*** Opening of EXERCISE MATERIAL ***

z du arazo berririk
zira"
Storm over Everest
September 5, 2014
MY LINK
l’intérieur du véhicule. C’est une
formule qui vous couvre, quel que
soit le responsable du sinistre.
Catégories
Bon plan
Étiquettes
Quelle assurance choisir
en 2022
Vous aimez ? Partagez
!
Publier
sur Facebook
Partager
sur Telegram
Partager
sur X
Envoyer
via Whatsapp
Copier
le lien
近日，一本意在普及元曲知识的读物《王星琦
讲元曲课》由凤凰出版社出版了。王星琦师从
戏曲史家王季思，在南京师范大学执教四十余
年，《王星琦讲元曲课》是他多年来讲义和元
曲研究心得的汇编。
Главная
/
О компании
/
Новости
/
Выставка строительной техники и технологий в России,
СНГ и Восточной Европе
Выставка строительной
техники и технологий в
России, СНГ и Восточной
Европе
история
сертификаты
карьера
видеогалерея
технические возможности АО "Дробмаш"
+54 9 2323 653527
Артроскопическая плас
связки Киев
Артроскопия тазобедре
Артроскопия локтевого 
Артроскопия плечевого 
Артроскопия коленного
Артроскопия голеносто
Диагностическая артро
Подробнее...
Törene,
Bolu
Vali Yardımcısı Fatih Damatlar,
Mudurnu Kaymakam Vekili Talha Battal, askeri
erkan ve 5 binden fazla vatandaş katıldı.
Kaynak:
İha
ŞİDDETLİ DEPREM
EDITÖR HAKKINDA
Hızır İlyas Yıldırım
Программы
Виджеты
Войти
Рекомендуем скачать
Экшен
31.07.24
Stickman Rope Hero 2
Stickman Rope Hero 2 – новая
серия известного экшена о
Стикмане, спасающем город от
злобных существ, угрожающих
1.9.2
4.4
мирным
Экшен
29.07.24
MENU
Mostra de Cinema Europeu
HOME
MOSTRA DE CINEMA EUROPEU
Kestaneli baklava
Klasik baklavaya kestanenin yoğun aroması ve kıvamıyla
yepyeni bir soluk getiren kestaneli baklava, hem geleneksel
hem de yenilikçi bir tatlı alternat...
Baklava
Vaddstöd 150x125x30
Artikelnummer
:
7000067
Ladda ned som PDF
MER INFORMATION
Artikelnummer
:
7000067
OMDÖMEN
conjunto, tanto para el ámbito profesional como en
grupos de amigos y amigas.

*** Close of EXERCISE MATERIAL ***

» EXERCISE INSTRUCTIONS
Identify each line in the records above containing the word "технологий"; copy those lines.

» RESPONSE FOR THIS EXERCISE
Выставка строительной техники и технологий в России,
техники и технологий в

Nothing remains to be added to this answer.